[Saved data entries]
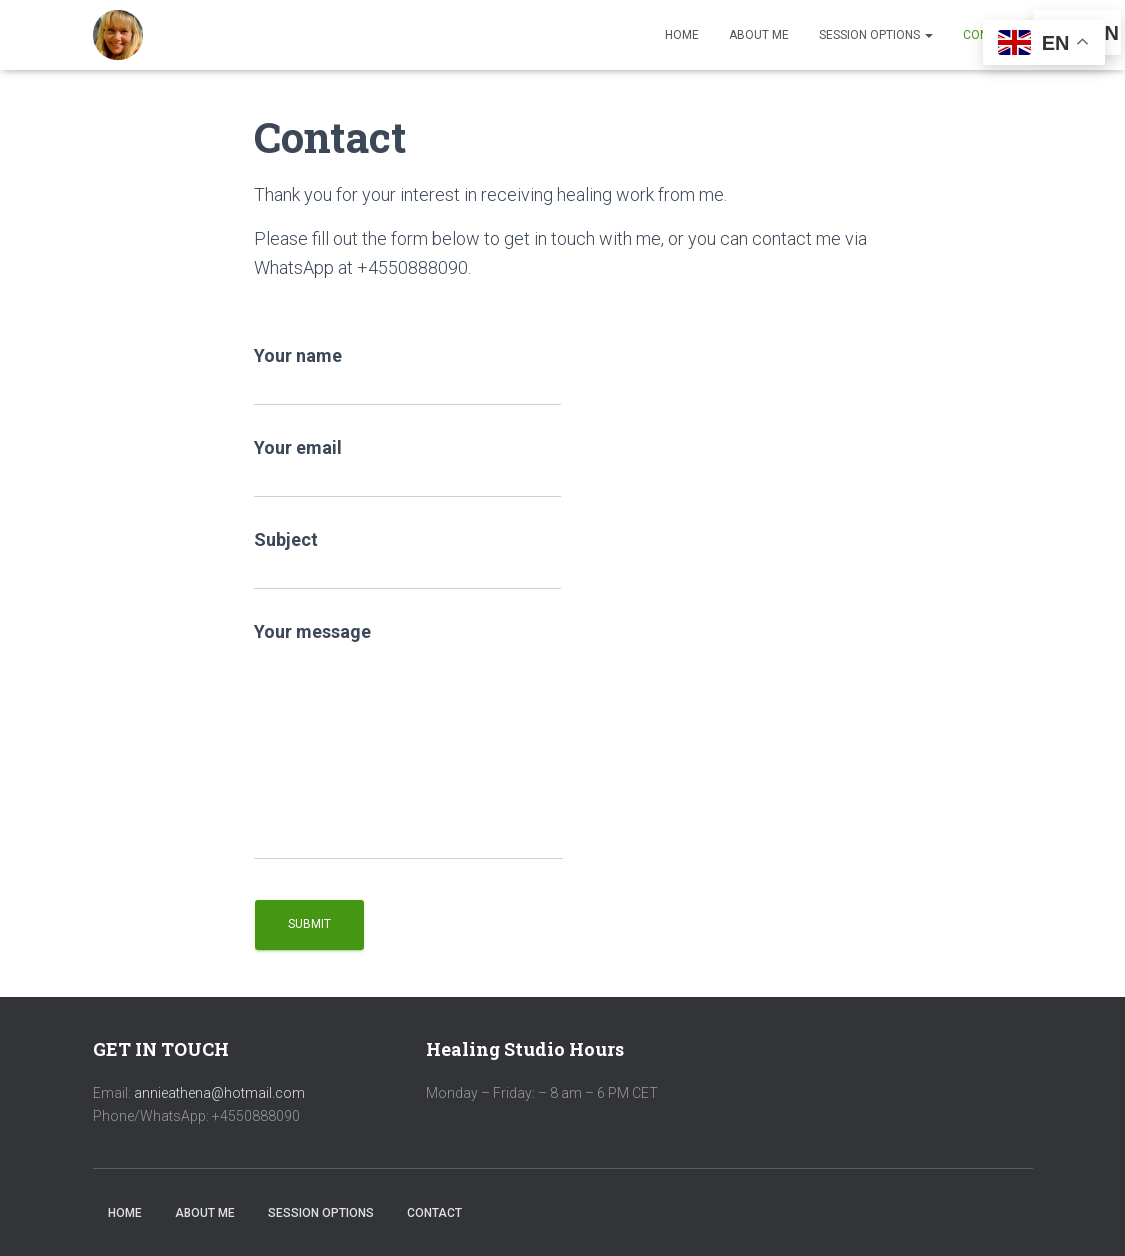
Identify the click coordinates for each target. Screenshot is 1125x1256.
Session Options (876, 35)
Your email (407, 467)
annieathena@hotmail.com (219, 1093)
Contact (434, 1213)
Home (682, 35)
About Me (759, 35)
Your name (407, 375)
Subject (407, 559)
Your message (408, 740)
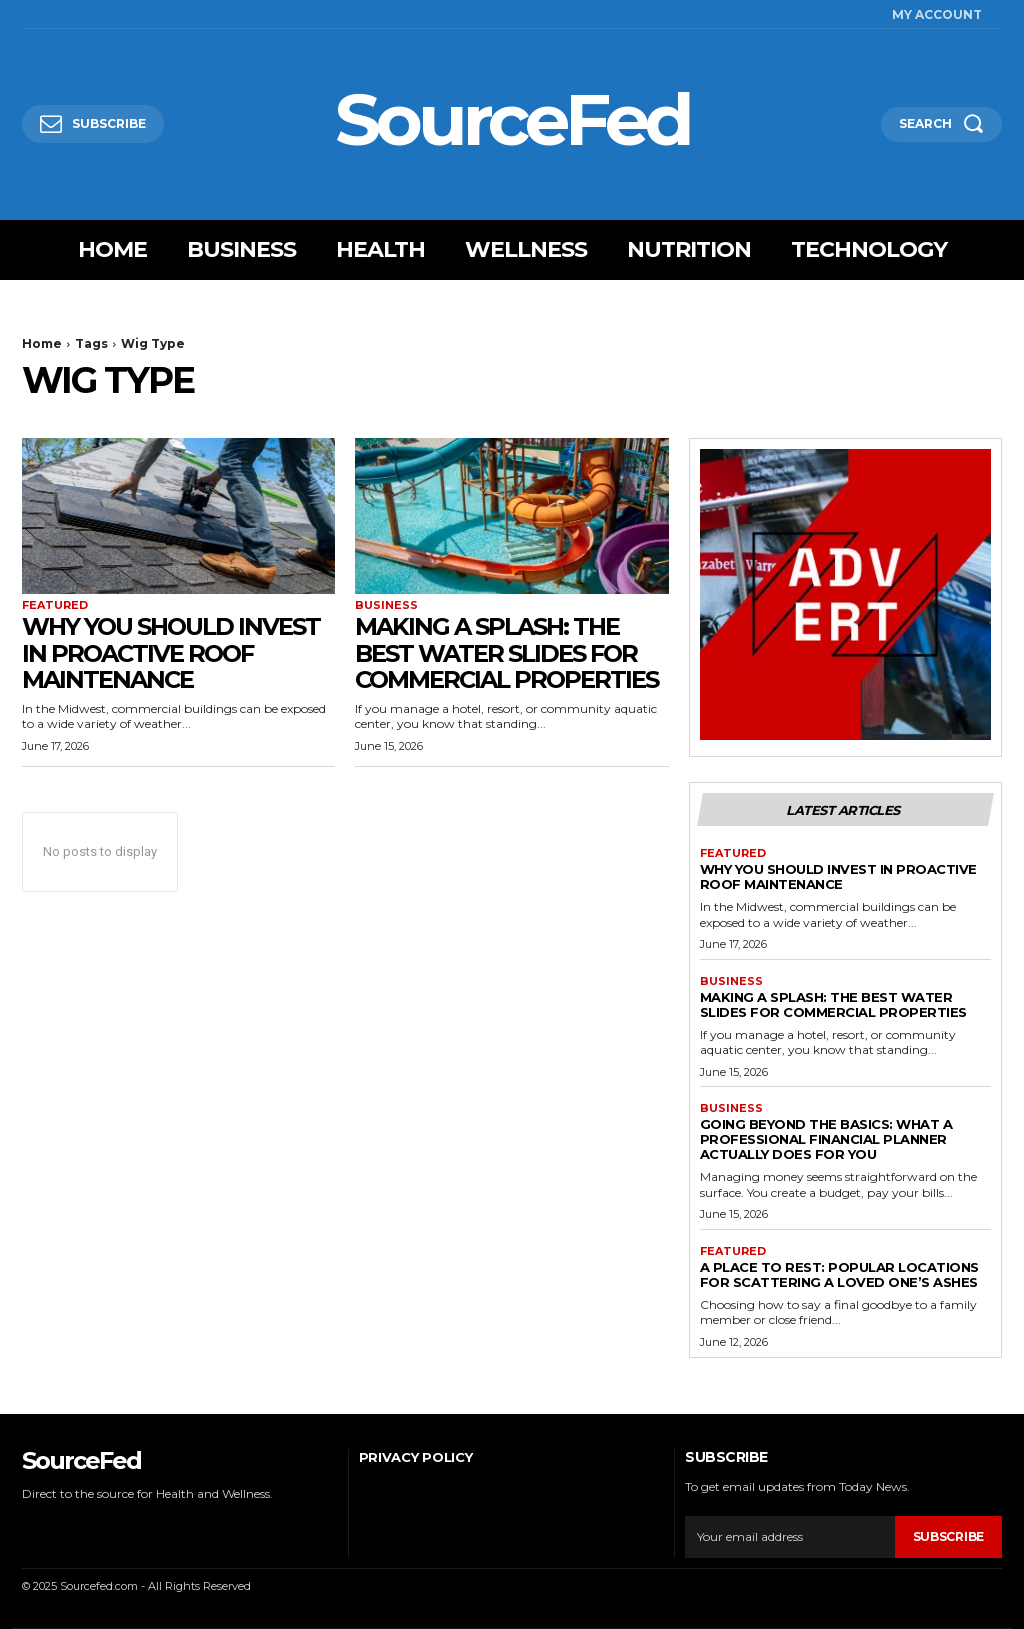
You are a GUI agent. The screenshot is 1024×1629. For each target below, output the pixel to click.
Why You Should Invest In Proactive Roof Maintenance (171, 653)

### EXERCISE DESCRIPTION:
Locate "You are a GUI" in the data above. Then repeat, exactly, its line and each line after it through the last, adding nothing.

### TASK RESULT:
You are a GUI agent. The screenshot is 1024×1629. For each target below, output the pixel to click.
Why You Should Invest In Proactive Roof Maintenance (171, 653)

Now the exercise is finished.